__Assigned task__.
A bare number is the expected answer: the count of lines in the records that contain the word "Mexico".
===== Information given =====
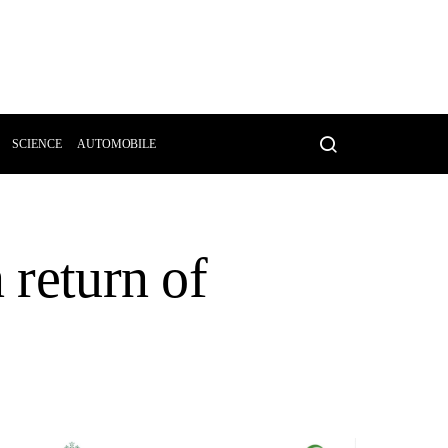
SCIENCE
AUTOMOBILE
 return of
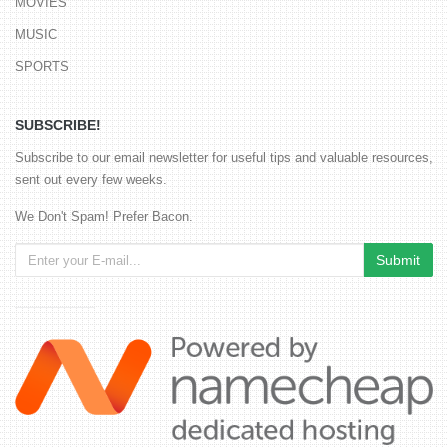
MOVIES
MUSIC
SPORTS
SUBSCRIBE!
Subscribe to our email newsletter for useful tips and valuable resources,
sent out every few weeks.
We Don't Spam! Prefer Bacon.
=====
===== Information given =====
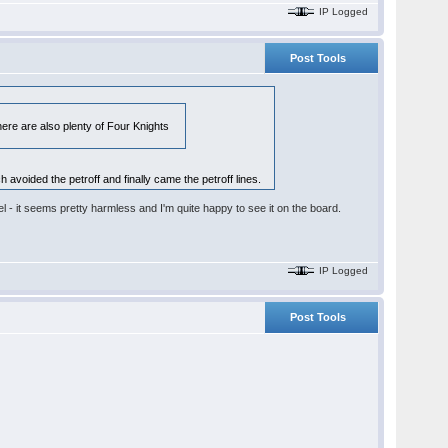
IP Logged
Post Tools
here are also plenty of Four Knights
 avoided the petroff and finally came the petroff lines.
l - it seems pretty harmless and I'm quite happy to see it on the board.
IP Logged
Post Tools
=====
===== Information given =====
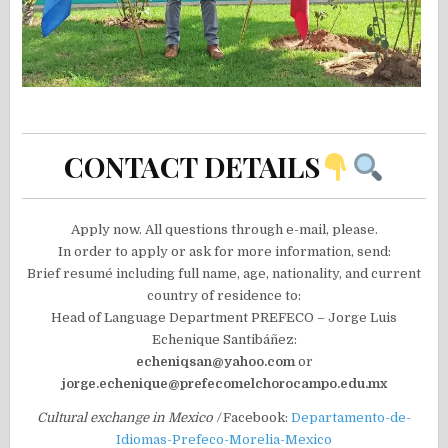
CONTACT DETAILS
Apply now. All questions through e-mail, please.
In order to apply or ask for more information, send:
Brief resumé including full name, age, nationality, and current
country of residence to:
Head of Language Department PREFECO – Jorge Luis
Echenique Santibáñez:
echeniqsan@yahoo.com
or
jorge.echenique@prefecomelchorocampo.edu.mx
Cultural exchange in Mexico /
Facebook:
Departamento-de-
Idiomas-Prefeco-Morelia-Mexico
=====
__Final answer__.
2